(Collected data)
%%

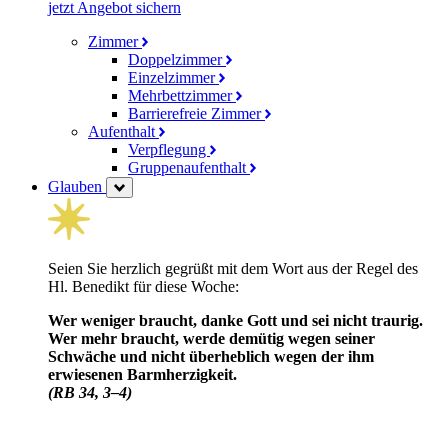
jetzt Angebot sichern
Zimmer
Doppelzimmer
Einzelzimmer
Mehrbettzimmer
Barrierefreie Zimmer
Aufenthalt
Verpflegung
Gruppenaufenthalt
Glauben
Seien Sie herzlich gegrüßt mit dem Wort aus der Regel des
Hl. Benedikt für diese Woche:
Wer weniger braucht, danke Gott und sei nicht traurig.
Wer mehr braucht, werde demütig wegen seiner
Schwäche und nicht über­heblich wegen der ihm
erwiesenen Barm­herzig­keit.
(RB 34, 3–4)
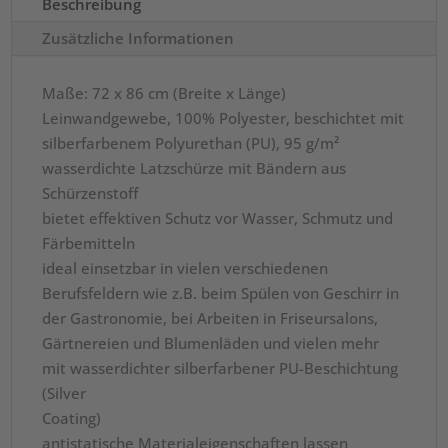
Beschreibung
Zusätzliche Informationen
Maße: 72 x 86 cm (Breite x Länge)
Leinwandgewebe, 100% Polyester, beschichtet mit
silberfarbenem Polyurethan (PU), 95 g/m²
wasserdichte Latzschürze mit Bändern aus
Schürzenstoff
bietet effektiven Schutz vor Wasser, Schmutz und
Färbemitteln
ideal einsetzbar in vielen verschiedenen
Berufsfeldern wie z.B. beim Spülen von Geschirr in
der Gastronomie, bei Arbeiten in Friseursalons,
Gärtnereien und Blumenläden und vielen mehr
mit wasserdichter silberfarbener PU-Beschichtung
(Silver
Coating)
antistatische Materialeigenschaften lassen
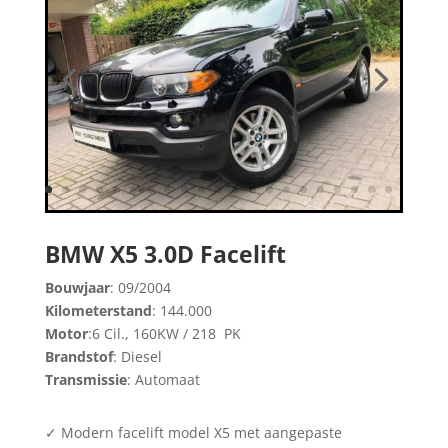
BMW X5 3.0D Facelift
Bouwjaar
: 09/2004
Kilometerstand
: 144.000
Motor
:6 Cil., 160KW / 218 PK
Brandstof
: Diesel
Transmissie
: Automaat
✓ Modern facelift model X5 met aangepaste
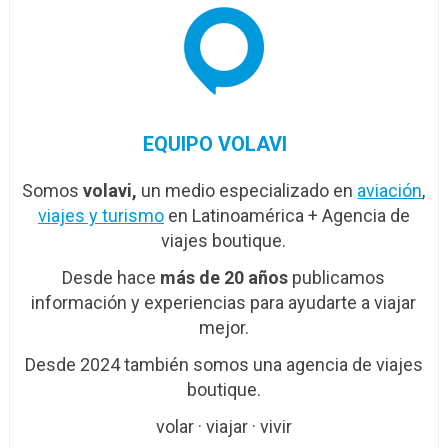
EQUIPO VOLAVI
Somos
volavi,
un medio especializado en
aviación
,
viajes y turismo
en Latinoamérica + Agencia de
viajes boutique.
Desde hace
más de 20 años
publicamos
información y experiencias para ayudarte a viajar
mejor.
Desde 2024 también somos una agencia de viajes
boutique.
volar · viajar · vivir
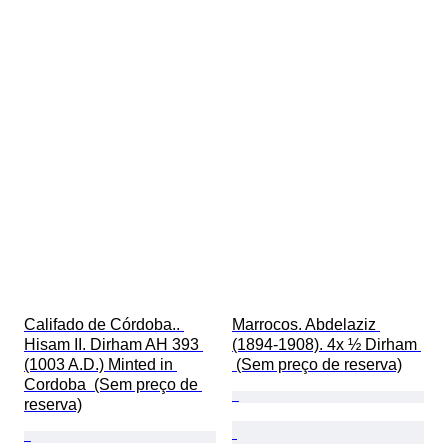
Califado de Córdoba.. 
Marrocos. Abdelaziz 
Hisam II. Dirham AH 393 
(1894-1908). 4x ½ Dirham 
(1003 A.D.) Minted in 
 (Sem preço de reserva)
Cordoba  (Sem preço de 
reserva)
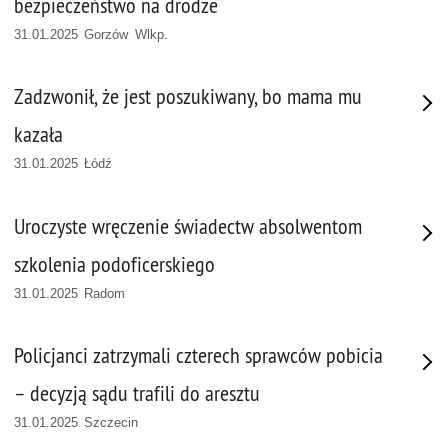
bezpieczeństwo na drodze
31.01.2025 Gorzów Wlkp.
Zadzwonił, że jest poszukiwany, bo mama mu
kazała
31.01.2025 Łódź
Uroczyste wręczenie świadectw absolwentom
szkolenia podoficerskiego
31.01.2025 Radom
Policjanci zatrzymali czterech sprawców pobicia
– decyzją sądu trafili do aresztu
31.01.2025 Szczecin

%%

INSTRUCTIONS FOR THE TASK
Every line in the records above that contains the word "vielen" is to be copied out.

ANSWER TO THIS PROBLEM
ideal einsetzbar in vielen verschiedenen
Gärtnereien und Blumenläden und vielen mehr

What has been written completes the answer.